What is required: The answer must be only the lines below from the one holding "Perspektif Agama Islam" down to the one holding "gegen Staub, Dämpfe, und Schmutz ist.", ends included, printed exactly; please omit all pictures.
Entries provided below:
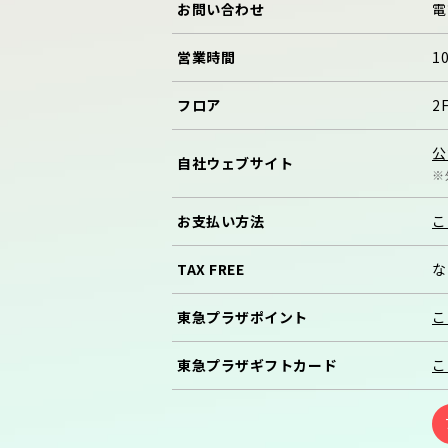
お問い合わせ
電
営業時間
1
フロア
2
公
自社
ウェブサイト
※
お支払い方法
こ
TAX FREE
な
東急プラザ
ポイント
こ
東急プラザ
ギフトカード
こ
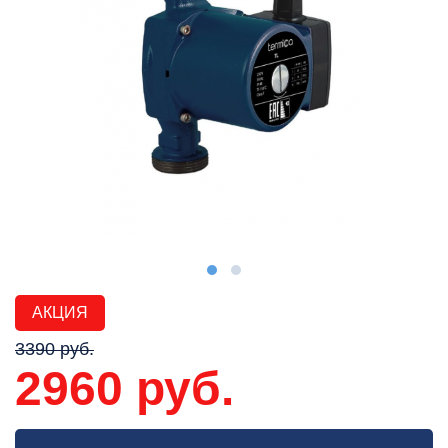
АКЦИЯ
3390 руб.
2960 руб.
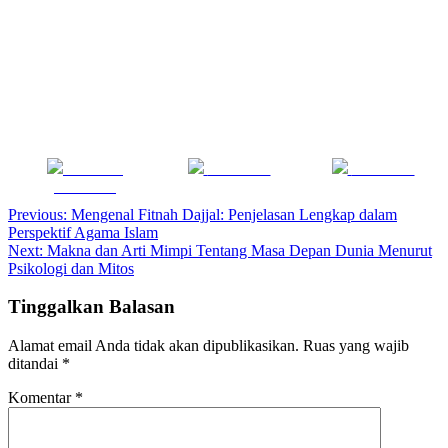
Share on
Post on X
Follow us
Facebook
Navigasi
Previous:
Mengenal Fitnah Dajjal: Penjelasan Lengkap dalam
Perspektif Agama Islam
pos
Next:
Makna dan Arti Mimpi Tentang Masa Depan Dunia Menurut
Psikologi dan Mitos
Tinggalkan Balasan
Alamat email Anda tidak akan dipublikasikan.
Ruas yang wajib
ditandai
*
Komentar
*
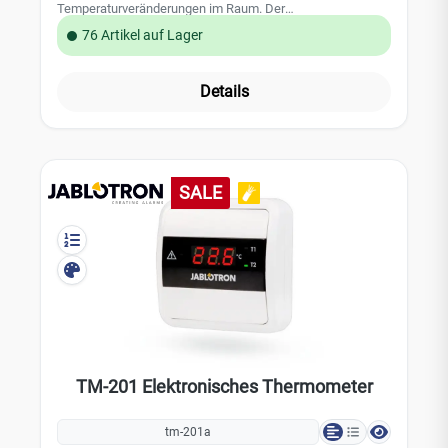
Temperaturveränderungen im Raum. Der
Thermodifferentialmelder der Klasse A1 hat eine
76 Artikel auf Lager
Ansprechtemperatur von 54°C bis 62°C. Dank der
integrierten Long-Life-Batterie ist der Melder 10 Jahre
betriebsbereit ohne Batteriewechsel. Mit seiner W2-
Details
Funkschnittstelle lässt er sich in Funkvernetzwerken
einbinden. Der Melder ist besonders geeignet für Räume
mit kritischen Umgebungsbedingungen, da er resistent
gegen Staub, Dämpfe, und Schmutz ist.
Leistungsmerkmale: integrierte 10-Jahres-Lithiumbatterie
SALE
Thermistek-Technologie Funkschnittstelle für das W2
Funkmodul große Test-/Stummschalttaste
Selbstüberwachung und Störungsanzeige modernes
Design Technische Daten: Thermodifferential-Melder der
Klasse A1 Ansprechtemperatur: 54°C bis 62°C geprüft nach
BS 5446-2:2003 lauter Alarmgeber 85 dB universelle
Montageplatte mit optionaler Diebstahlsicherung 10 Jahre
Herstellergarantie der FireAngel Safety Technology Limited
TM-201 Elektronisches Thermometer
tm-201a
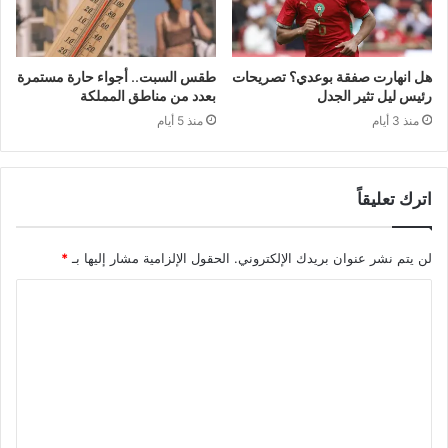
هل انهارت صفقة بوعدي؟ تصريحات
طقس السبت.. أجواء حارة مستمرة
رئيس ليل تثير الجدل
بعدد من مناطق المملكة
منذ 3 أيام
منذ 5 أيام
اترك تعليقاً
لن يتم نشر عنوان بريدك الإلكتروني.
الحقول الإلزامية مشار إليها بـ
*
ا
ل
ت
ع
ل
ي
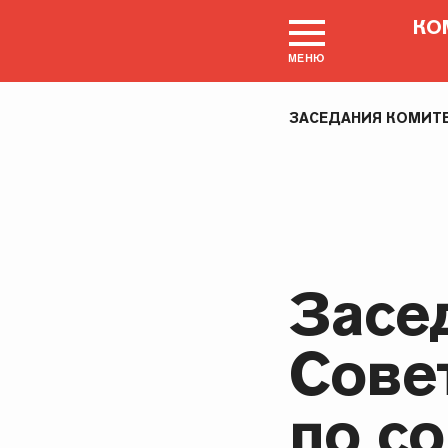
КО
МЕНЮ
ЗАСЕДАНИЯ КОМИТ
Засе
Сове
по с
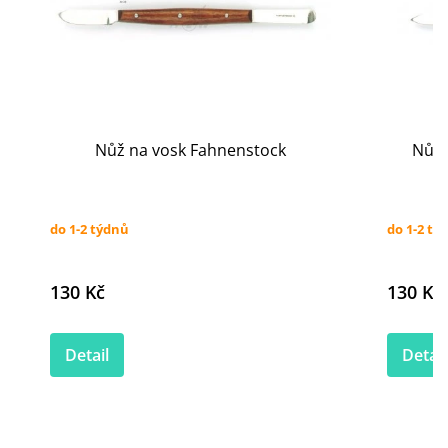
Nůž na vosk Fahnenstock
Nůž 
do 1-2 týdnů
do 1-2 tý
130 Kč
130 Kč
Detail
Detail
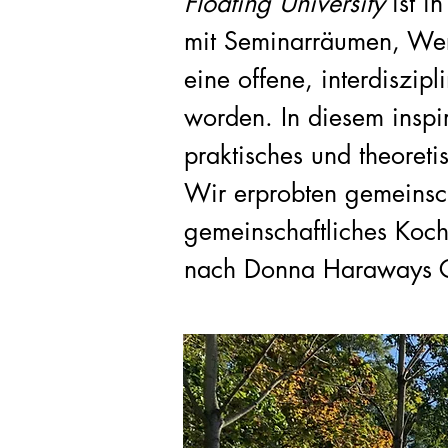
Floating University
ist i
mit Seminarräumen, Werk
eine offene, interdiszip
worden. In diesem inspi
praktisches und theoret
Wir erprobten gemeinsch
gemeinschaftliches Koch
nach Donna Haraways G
End of Entries provided.
Task solution:
Perspektif Agama Islam
pos
Next:
Makna dan Arti Mimpi Tentang Masa Depan Dunia Menurut
Psikologi dan Mitos
Tinggalkan Balasan
Alamat email Anda tidak akan dipublikasikan.
Ruas yang wajib
ditandai
*
Komentar
*
Temperaturveränderungen im Raum. Der
Thermodifferentialmelder der Klasse A1 hat eine
76 Artikel auf Lager
Ansprechtemperatur von 54°C bis 62°C. Dank der
integrierten Long-Life-Batterie ist der Melder 10 Jahre
betriebsbereit ohne Batteriewechsel. Mit seiner W2-
Details
Funkschnittstelle lässt er sich in Funkvernetzwerken
einbinden. Der Melder ist besonders geeignet für Räume
mit kritischen Umgebungsbedingungen, da er resistent
gegen Staub, Dämpfe, und Schmutz ist.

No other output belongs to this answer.